Cermak received strong support from the city's teachers organizations. He was personally endorsed by Margaret Haley, president of the Chicago Teachers Federation.

Many liberal Republicans, in protest of Thompson, threw their support behind Cermak. Among them were Jane Addams, Louise DeKoven Bowen, Charles Edward Merriam, and Julius Rosenwald.

For the election, Cermak had managed to overhaul his public image. Long viewed as a political infighter, Cermak rebranded himself as a "master executive" who would be able to help the city of Chicago survive the Great Depression.

Cermak managed to unite the different factions of the local Democratic Party. He made use of both threats and incentives to garner the backing of political rivals such as Cook County Coroner Herman Bundesen and Cook County Recorder of Deeds Clayton F. Smith . Bundesen had been considered a potential independent candidate, but, in March 1931, he ruled out a run. Cermak's "ethnic credentials" and anti-Prohibition stance also managed to appeal to many working class and ethnic voters that the party had lost to Thompson in the previous election.

===Results===
Voter turnout was remarkably high, with 82% of registered voters participating.

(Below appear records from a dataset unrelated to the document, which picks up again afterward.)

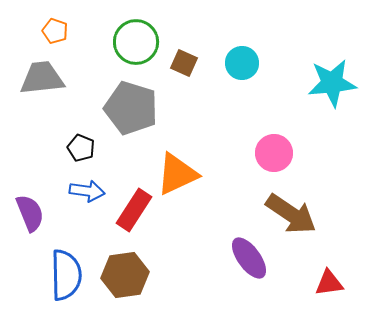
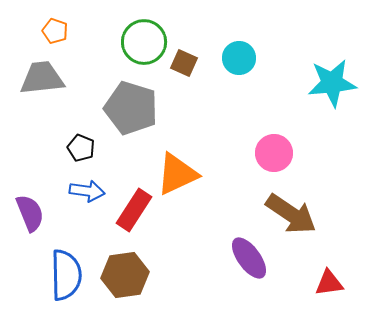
green circle: moved 8 px right
cyan circle: moved 3 px left, 5 px up
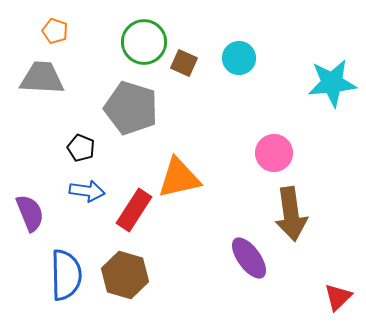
gray trapezoid: rotated 9 degrees clockwise
orange triangle: moved 2 px right, 4 px down; rotated 12 degrees clockwise
brown arrow: rotated 48 degrees clockwise
brown hexagon: rotated 24 degrees clockwise
red triangle: moved 9 px right, 14 px down; rotated 36 degrees counterclockwise
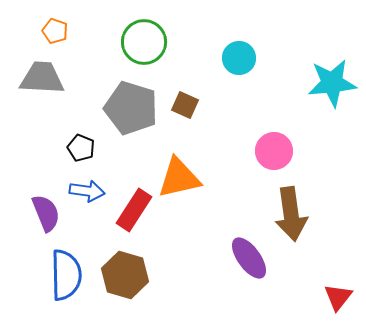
brown square: moved 1 px right, 42 px down
pink circle: moved 2 px up
purple semicircle: moved 16 px right
red triangle: rotated 8 degrees counterclockwise
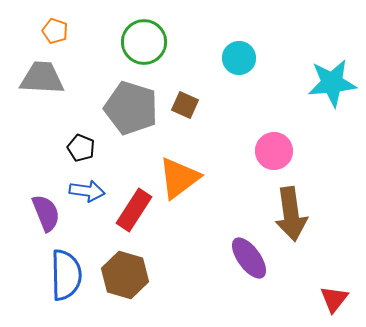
orange triangle: rotated 24 degrees counterclockwise
red triangle: moved 4 px left, 2 px down
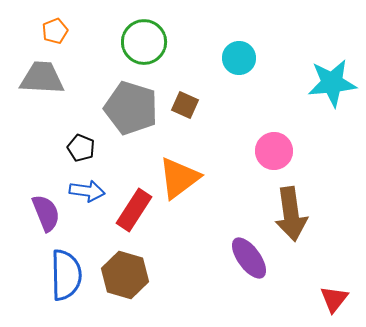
orange pentagon: rotated 30 degrees clockwise
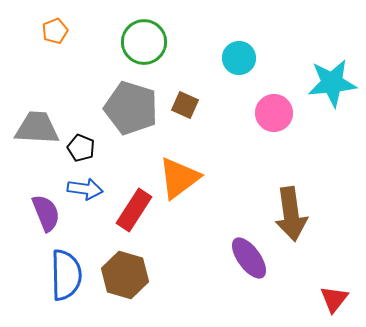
gray trapezoid: moved 5 px left, 50 px down
pink circle: moved 38 px up
blue arrow: moved 2 px left, 2 px up
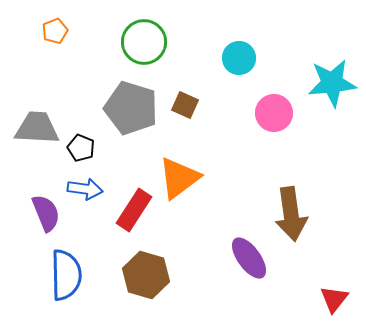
brown hexagon: moved 21 px right
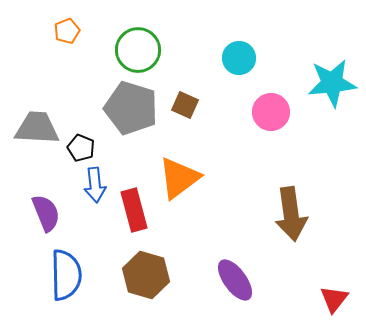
orange pentagon: moved 12 px right
green circle: moved 6 px left, 8 px down
pink circle: moved 3 px left, 1 px up
blue arrow: moved 10 px right, 4 px up; rotated 76 degrees clockwise
red rectangle: rotated 48 degrees counterclockwise
purple ellipse: moved 14 px left, 22 px down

Cermak carried 45 wards, while Thompson carried five. The five wards that Thompson carried all had sizable black populations.

Mayor of Chicago 1931 (General Election)
| Party |  | Candidate | Votes | % |
|---|---|---|---|---|
|  | Democratic | Anton Cermak | 671,189 | 58.44 |
|  | Republican | William Hale Thompson (incumbent) | 476,922 | 41.53 |
|  | Unknown | John M. Collins | 219 | 0.02 |
|  | Unknown | Otto H. Wangerin | 124 | 0.01 |
|  | Unknown | Herman N. Bundesen | 4 | 0.00 |
|  | Unknown | Charles Cutteng | 1 | 0.00 |
|  | Unknown | Dallas Killiam | 1 | 0.00 |
|  | Unknown | R.J. Williamson | 1 | 0.00 |
|  | Unknown | Carter Harrison | 1 | 0.00 |
|  | Unknown | Louis J. Orr | 1 | 0.00 |
|  | Unknown | Winfield O. Williams | 1 | 0.00 |
|  | Unknown | Judge Lagle | 1 | 0.00 |
| Turnout |  |  | 1,148,465 | 100.00 |

Thompson carried only five of the city's fifty wards.

Cermak received 76.80% of the Polish-American vote, while Thompson received 23.20%.